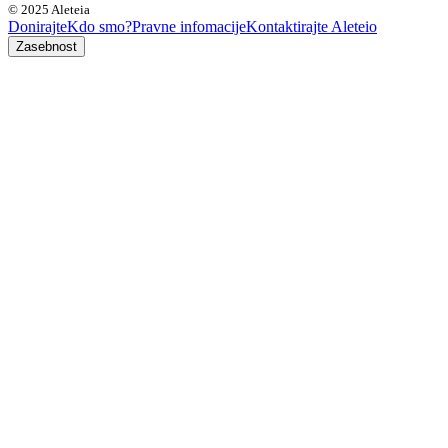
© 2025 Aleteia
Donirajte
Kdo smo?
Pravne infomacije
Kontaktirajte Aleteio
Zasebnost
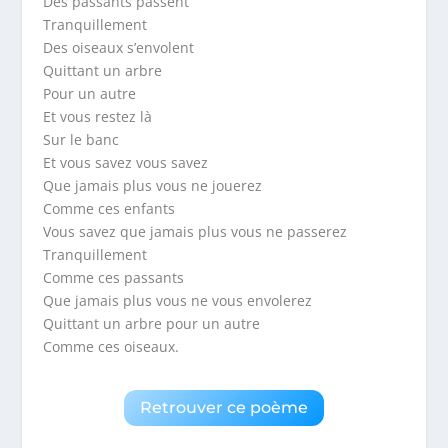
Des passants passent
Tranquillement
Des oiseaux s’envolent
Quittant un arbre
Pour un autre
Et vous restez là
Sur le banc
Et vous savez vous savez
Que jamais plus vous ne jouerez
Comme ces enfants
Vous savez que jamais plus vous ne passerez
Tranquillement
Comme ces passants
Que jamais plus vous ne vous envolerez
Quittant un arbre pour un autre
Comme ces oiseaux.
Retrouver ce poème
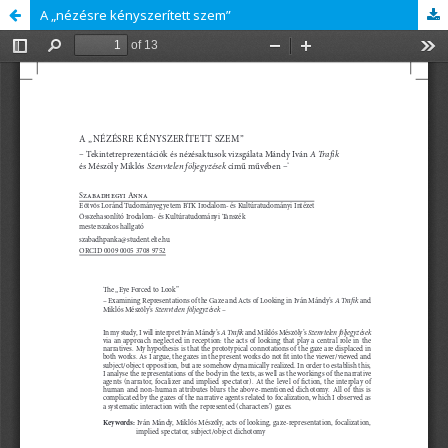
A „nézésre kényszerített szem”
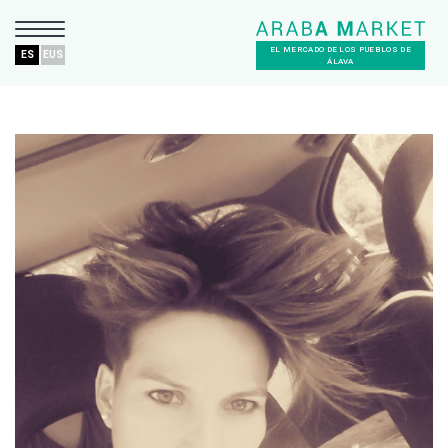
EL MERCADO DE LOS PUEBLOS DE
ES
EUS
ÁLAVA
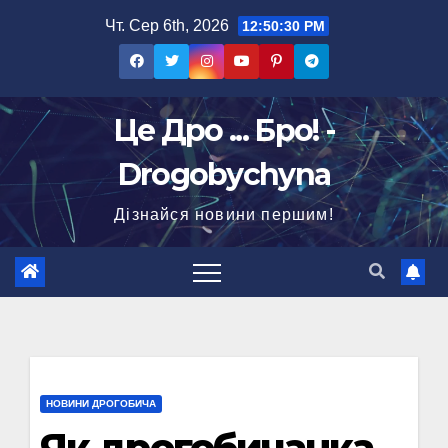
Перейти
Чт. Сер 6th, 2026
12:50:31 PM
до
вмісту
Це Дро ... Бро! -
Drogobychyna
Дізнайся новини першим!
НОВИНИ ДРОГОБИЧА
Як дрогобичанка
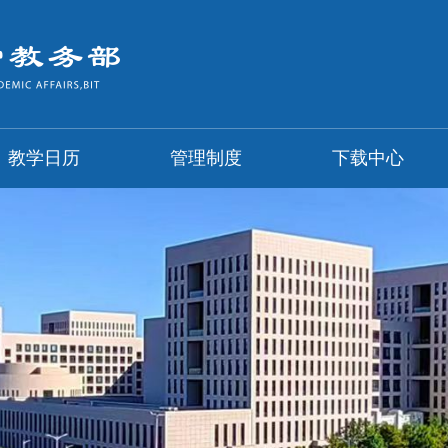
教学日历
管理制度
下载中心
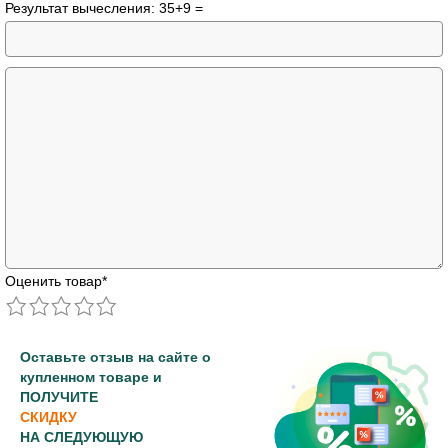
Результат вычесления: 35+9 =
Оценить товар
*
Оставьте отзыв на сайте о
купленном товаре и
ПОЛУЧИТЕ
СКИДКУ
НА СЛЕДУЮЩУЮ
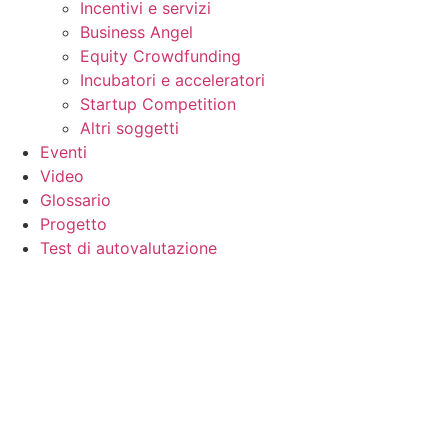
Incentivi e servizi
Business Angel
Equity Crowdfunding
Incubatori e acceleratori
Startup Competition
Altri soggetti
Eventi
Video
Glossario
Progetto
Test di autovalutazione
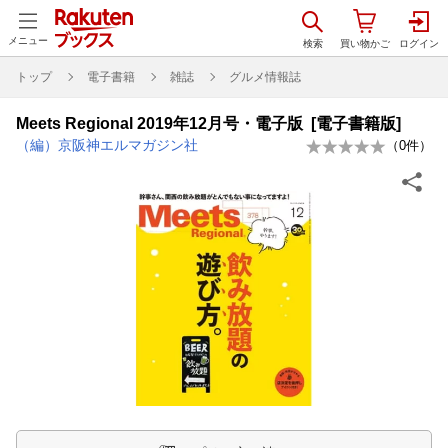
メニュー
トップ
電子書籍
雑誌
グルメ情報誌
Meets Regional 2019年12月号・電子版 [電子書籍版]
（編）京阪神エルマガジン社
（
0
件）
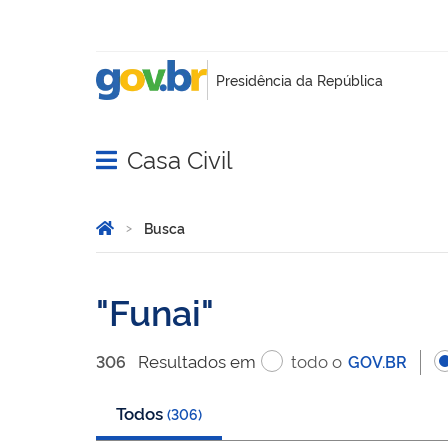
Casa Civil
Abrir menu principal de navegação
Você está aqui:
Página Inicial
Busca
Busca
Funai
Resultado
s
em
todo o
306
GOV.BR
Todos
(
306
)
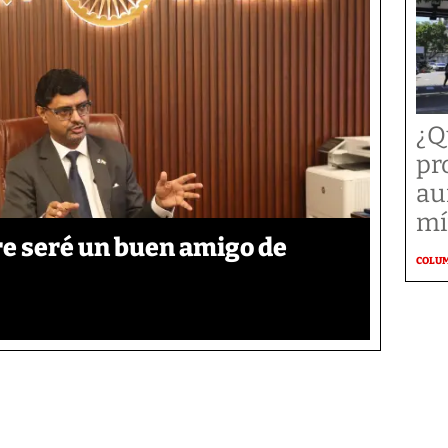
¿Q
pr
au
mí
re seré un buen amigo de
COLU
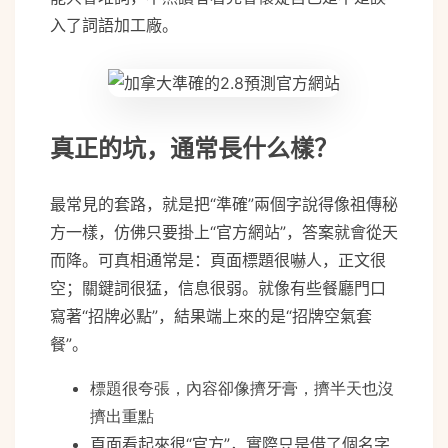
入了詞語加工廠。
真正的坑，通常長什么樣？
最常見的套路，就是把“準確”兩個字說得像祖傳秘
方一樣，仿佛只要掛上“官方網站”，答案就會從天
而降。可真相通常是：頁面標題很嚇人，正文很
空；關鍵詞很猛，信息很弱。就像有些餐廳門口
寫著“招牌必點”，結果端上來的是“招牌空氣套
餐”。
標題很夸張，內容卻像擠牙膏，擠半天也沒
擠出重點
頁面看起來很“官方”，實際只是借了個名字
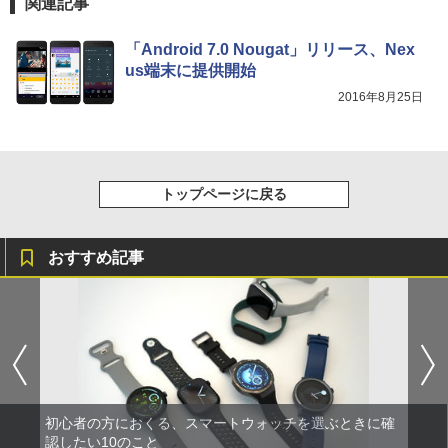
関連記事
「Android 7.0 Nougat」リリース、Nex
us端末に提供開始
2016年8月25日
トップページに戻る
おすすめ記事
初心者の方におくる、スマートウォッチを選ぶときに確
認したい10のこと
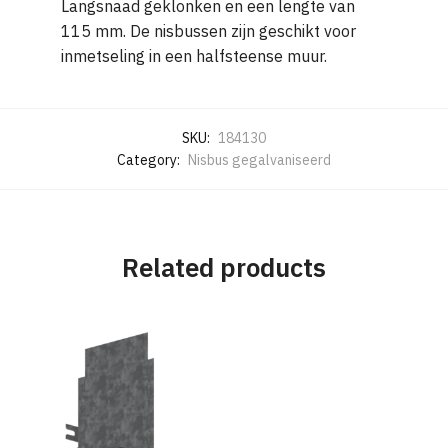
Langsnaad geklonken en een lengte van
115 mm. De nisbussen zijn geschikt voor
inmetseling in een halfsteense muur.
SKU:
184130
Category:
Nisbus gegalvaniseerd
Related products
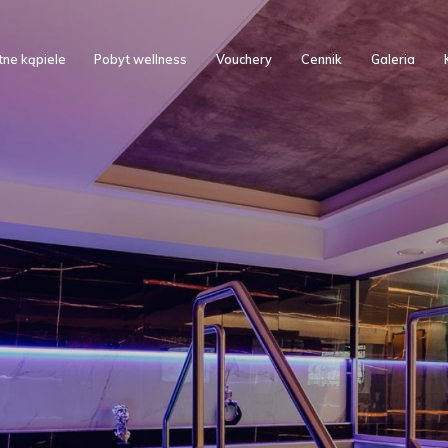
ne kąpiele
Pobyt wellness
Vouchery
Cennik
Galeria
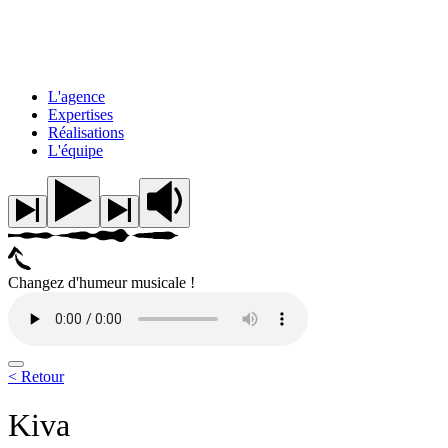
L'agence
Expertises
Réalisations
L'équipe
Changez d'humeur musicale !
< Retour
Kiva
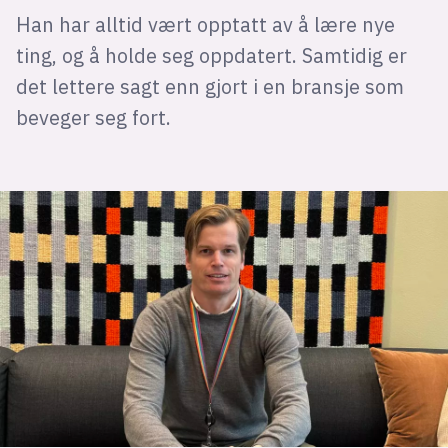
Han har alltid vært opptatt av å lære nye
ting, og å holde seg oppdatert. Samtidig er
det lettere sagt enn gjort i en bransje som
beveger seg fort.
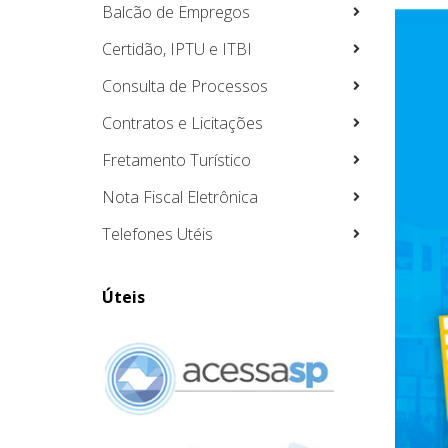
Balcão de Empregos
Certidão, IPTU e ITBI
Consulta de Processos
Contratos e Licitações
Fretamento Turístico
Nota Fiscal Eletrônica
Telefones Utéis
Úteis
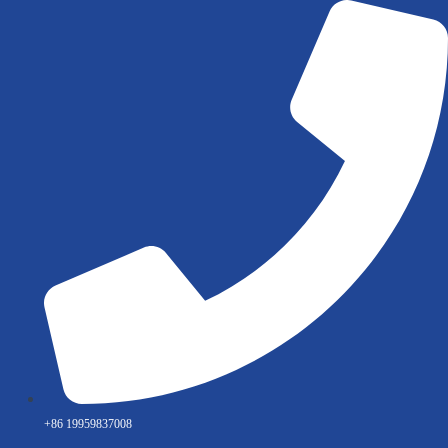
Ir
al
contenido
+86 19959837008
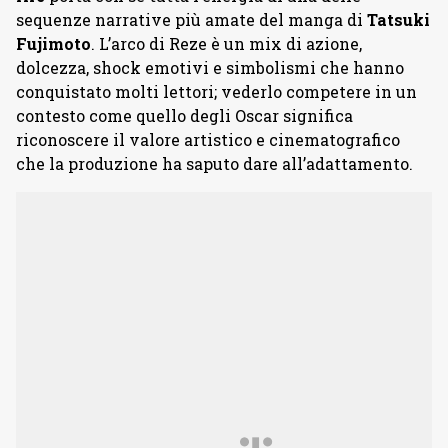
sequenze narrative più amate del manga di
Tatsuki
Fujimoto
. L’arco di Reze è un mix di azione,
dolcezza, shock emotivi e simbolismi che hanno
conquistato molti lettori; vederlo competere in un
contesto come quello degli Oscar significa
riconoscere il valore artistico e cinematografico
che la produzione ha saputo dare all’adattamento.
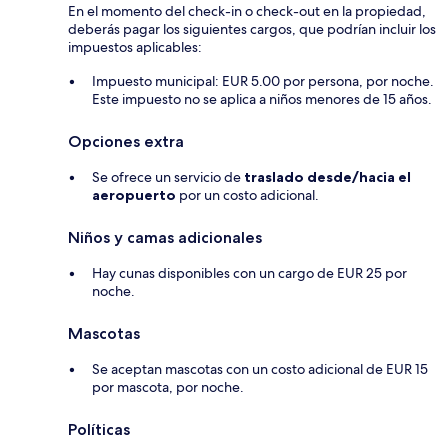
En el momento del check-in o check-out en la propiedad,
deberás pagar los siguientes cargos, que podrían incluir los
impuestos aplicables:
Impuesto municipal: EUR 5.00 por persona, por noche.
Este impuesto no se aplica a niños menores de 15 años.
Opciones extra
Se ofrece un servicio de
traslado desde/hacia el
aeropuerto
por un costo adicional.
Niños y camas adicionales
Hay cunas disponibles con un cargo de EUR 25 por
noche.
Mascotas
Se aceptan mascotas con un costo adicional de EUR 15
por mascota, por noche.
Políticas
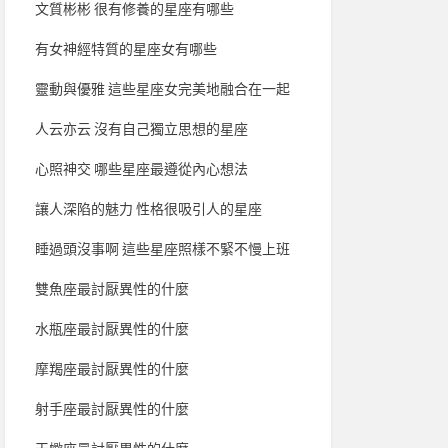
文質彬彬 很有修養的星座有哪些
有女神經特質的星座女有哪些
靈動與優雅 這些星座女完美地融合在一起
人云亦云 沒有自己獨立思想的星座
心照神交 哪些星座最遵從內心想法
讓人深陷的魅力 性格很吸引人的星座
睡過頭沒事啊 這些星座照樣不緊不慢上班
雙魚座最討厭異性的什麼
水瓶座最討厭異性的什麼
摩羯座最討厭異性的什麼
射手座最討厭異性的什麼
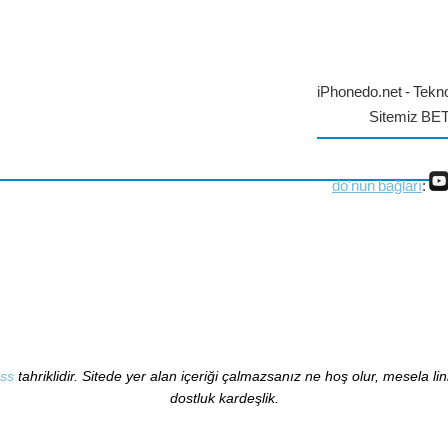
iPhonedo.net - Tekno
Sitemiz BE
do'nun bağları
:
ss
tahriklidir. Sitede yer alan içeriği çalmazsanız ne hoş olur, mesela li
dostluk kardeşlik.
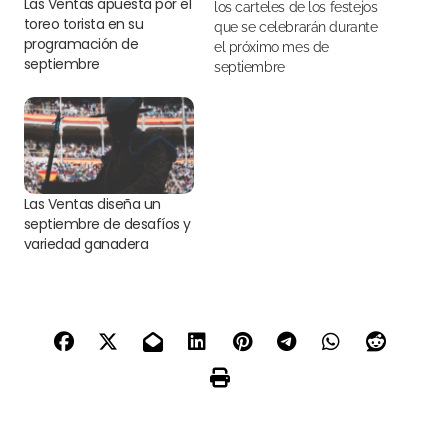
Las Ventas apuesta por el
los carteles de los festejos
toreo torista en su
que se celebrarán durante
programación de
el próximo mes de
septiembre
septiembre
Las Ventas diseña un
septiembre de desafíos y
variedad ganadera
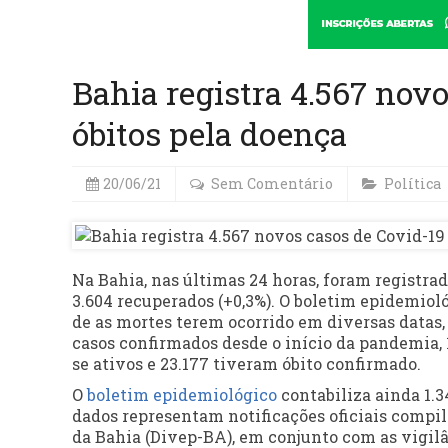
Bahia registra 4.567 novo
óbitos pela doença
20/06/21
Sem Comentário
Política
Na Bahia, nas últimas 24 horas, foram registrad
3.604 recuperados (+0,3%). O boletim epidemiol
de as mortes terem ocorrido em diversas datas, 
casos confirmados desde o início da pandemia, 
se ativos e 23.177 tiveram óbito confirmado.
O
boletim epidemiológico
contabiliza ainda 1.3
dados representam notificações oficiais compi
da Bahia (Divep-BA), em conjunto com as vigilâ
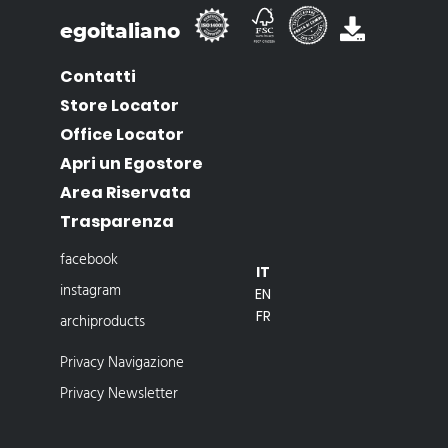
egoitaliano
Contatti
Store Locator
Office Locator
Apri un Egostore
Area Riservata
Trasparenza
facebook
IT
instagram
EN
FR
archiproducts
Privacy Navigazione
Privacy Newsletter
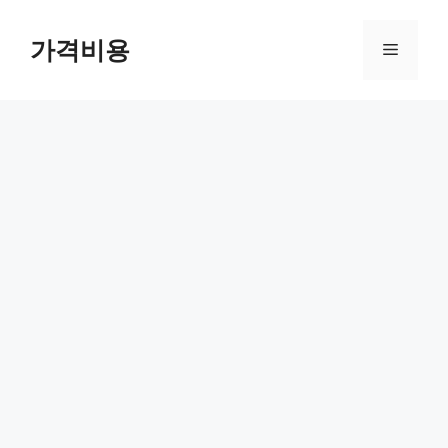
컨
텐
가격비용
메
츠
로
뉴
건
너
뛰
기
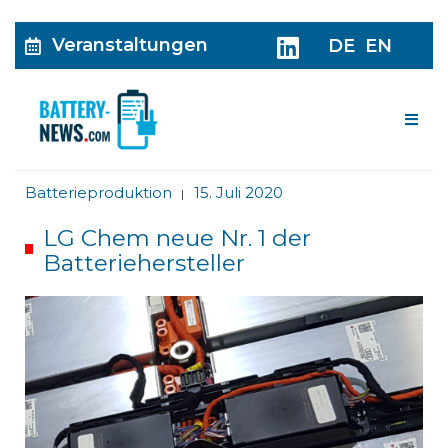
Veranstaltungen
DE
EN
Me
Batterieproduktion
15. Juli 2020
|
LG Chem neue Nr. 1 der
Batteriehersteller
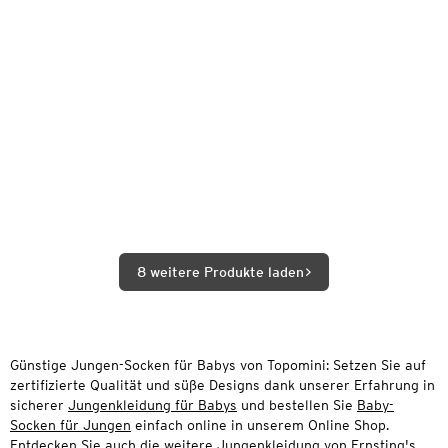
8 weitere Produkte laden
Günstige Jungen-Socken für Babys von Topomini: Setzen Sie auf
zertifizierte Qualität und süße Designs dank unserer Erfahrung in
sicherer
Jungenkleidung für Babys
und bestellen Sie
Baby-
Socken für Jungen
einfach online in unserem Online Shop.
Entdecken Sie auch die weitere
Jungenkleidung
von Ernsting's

● Task details:
Search the listing for the word "oiseaux" and return each line that holds it.

● Task output:
Des oiseaux s’envolent
Comme ces oiseaux.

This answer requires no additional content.